Edward Snowden: Russia offers to consider asylum request

The Guardian

Vladimir Putin’s spokesman says any appeal for asylum from whistleblower who fled US will be looked at ‘according to facts’.

Russia has offered to consider an asylum request from the US whistleblower Edward Snowden, in the Kremlin’s latest move to woo critics of the west.

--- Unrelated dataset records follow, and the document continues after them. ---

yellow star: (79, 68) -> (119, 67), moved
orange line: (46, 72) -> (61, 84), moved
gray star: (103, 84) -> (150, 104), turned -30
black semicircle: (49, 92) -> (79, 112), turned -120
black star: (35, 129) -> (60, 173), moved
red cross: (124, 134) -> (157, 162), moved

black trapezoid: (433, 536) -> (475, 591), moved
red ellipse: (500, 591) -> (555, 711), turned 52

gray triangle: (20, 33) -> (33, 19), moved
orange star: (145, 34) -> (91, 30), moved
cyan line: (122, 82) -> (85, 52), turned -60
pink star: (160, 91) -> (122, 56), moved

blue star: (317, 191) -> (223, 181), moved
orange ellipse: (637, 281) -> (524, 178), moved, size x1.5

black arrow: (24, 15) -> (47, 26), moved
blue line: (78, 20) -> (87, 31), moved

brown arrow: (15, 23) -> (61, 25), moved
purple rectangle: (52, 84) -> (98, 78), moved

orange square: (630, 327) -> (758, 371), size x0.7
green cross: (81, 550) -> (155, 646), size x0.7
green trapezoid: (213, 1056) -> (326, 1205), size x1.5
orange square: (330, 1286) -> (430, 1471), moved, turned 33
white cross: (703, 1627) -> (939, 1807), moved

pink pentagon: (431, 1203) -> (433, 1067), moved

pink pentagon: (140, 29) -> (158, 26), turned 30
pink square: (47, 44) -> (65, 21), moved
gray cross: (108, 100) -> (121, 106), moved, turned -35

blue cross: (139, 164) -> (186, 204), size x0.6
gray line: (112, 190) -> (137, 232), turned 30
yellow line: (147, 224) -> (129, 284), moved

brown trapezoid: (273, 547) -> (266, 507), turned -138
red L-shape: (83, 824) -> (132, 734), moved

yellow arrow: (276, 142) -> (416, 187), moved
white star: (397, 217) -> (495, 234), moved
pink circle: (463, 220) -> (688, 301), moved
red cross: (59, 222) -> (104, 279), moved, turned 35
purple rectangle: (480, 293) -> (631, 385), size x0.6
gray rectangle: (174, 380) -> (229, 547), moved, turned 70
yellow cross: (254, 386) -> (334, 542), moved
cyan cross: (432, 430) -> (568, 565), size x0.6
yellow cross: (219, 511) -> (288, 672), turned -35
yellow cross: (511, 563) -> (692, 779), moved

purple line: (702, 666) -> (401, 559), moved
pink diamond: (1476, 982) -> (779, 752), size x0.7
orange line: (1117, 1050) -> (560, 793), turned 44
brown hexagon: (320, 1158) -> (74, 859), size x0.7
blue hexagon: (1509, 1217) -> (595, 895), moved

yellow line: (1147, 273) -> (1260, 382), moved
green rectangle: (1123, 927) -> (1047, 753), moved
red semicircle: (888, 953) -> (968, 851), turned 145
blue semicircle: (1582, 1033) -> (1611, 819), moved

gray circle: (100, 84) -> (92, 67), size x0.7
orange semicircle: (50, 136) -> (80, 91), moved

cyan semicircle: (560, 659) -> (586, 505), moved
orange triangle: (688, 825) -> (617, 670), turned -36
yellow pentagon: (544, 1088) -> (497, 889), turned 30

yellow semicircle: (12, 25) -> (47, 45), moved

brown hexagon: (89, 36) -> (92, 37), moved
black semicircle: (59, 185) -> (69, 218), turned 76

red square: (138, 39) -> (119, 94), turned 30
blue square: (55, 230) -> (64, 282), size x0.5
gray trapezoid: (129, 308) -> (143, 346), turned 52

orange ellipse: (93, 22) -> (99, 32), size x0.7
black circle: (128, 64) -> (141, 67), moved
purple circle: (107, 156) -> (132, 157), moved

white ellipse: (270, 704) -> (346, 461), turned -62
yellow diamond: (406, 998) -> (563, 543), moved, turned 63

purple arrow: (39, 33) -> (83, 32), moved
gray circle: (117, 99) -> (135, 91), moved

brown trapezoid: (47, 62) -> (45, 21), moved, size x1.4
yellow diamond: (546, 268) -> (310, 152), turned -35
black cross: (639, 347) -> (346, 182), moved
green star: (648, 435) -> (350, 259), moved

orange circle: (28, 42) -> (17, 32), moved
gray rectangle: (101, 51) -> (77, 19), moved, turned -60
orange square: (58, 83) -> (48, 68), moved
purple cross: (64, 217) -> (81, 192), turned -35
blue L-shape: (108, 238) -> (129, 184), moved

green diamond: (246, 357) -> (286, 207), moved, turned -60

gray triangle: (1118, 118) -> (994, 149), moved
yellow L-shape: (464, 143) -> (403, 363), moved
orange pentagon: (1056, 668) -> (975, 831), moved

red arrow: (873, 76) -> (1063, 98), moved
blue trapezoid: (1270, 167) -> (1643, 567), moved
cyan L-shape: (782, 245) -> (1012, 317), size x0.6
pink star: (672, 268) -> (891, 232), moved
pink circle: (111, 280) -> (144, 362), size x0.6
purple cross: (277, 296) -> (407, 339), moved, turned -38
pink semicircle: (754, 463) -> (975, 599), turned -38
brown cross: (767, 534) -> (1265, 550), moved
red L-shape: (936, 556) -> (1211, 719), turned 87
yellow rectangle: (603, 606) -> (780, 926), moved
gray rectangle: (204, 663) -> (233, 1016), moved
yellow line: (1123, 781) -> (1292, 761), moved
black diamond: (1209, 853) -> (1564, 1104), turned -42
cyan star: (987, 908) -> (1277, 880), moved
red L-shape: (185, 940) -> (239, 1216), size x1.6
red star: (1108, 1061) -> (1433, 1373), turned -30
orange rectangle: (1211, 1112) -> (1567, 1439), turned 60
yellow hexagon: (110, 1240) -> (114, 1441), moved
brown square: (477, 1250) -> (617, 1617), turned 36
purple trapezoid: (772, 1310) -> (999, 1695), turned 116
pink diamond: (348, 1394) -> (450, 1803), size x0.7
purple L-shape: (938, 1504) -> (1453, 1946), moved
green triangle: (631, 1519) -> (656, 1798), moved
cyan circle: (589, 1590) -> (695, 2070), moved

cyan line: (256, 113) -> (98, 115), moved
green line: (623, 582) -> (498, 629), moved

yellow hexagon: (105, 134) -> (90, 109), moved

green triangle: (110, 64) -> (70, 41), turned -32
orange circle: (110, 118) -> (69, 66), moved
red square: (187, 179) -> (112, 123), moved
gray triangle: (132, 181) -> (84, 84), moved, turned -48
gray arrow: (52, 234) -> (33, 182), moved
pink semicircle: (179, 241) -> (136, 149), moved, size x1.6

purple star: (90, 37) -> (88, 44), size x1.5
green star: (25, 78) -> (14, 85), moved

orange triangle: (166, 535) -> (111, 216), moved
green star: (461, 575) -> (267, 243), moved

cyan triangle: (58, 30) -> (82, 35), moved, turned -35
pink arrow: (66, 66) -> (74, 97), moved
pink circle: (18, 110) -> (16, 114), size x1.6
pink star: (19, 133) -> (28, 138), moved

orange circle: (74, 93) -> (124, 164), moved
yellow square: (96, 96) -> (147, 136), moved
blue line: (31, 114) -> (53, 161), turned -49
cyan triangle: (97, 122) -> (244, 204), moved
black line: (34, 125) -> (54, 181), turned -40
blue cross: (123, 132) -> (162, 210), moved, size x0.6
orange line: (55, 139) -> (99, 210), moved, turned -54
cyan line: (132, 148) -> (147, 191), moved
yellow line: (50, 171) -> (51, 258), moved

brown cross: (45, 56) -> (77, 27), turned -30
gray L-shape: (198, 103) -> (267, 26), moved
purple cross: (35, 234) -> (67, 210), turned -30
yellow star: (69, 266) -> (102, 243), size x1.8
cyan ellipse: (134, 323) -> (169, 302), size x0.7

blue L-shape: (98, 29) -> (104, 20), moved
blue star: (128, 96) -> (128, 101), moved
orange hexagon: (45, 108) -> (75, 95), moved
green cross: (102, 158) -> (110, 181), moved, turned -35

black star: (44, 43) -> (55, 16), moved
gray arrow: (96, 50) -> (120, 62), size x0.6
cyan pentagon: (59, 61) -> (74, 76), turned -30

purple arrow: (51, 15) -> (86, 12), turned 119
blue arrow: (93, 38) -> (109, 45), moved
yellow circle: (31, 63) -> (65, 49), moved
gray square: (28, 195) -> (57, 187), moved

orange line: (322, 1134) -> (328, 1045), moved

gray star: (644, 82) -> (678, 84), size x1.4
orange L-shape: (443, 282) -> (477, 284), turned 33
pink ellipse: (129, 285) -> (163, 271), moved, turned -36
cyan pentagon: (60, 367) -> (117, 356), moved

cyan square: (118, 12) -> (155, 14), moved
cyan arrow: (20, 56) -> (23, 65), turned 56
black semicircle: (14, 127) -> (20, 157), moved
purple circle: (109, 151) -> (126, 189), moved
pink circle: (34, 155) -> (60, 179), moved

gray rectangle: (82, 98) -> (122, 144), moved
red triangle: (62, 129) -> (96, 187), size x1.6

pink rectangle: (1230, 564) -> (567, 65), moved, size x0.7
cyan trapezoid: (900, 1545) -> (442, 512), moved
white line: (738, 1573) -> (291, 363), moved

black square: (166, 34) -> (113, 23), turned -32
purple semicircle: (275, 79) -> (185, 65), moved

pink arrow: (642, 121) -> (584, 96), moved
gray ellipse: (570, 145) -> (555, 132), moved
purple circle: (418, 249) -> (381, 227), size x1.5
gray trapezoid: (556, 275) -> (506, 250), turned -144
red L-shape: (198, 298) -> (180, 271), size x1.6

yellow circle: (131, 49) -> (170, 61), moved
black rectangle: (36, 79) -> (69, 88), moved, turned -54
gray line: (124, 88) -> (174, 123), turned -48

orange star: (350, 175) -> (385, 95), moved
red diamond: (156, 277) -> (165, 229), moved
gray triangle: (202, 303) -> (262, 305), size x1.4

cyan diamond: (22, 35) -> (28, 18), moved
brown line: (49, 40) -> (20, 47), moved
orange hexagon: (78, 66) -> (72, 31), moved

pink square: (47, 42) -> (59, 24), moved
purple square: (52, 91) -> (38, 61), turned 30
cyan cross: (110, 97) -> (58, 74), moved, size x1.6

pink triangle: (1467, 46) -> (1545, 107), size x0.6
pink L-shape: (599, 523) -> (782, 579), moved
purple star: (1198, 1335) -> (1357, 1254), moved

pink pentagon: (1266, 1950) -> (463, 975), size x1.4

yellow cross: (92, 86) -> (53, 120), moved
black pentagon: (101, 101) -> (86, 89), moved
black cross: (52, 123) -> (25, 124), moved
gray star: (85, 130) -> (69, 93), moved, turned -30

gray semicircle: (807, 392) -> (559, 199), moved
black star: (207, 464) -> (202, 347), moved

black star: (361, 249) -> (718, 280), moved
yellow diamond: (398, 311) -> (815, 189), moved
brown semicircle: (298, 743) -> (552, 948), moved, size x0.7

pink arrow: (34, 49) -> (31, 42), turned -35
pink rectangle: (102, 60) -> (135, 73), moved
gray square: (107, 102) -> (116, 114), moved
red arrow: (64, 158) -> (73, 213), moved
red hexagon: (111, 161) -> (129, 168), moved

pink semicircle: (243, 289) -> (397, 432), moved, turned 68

Snowden fled the United States before leaking the details of a top-secret US surveillance programme to the Guardian this month. He is currently believed to be in Hong Kong, but has reportedly changed hotels to keep his location secret.

Fearing US retaliation, Snowden said at the weekend that “my predisposition is to seek asylum in a country with shared values”, citing Iceland as an example. He defended his decision to flee to Hong Kong by citing its relative freedom compared with mainland China.

Snowden is not known to have made any asylum requests, including to Russia. Yet speaking to the Russian newspaper Kommersant, Dmitry Peskov, Vladimir Putin’s spokesman, said: “If such an appeal is given, it will be considered. We’ll act according to facts.”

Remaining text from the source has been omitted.